Task inputs:
== Segment start ==

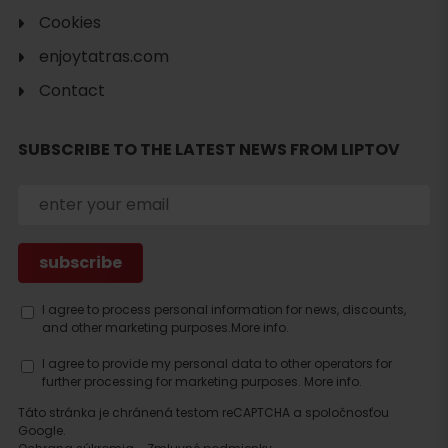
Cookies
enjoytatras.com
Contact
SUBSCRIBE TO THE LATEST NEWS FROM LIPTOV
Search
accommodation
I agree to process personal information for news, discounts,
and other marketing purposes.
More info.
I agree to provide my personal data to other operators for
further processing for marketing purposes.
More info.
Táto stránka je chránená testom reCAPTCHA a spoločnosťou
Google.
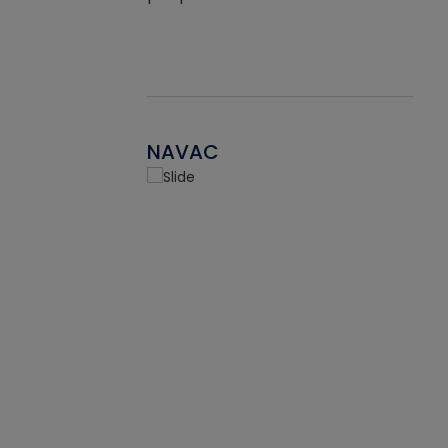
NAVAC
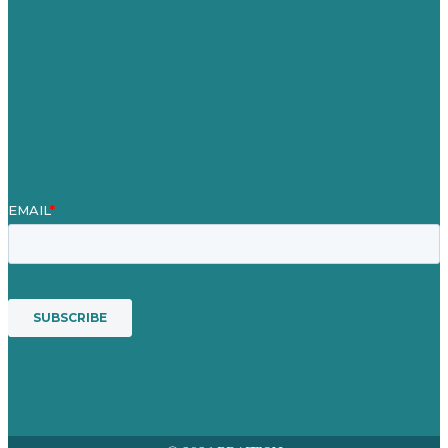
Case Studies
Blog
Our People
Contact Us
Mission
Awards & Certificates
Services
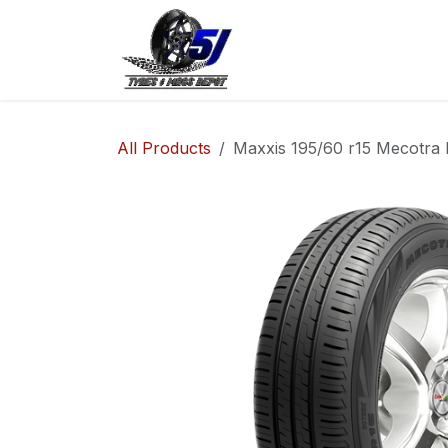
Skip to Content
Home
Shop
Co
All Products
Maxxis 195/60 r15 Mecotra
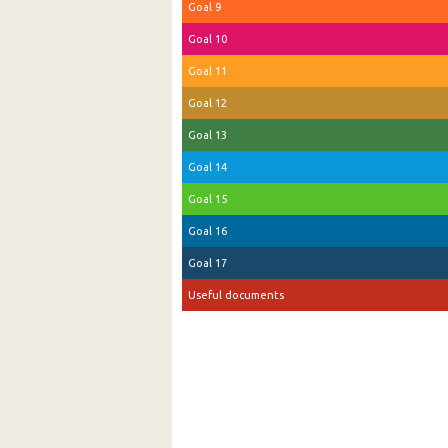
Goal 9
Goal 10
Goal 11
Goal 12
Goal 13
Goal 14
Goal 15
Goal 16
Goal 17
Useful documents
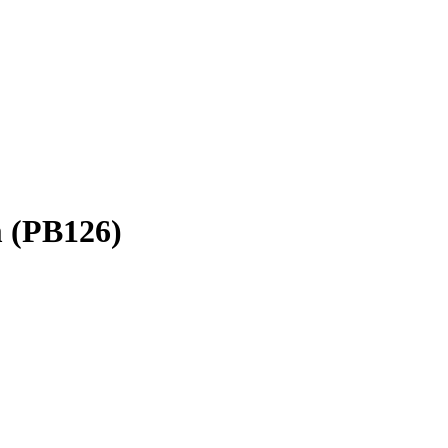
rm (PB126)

== Segment end ==

Exercise requirements: Scan the records for the string "purposes". Copy each line in which it appears.

Solved exercise:
and other marketing purposes.
further processing for marketing purposes.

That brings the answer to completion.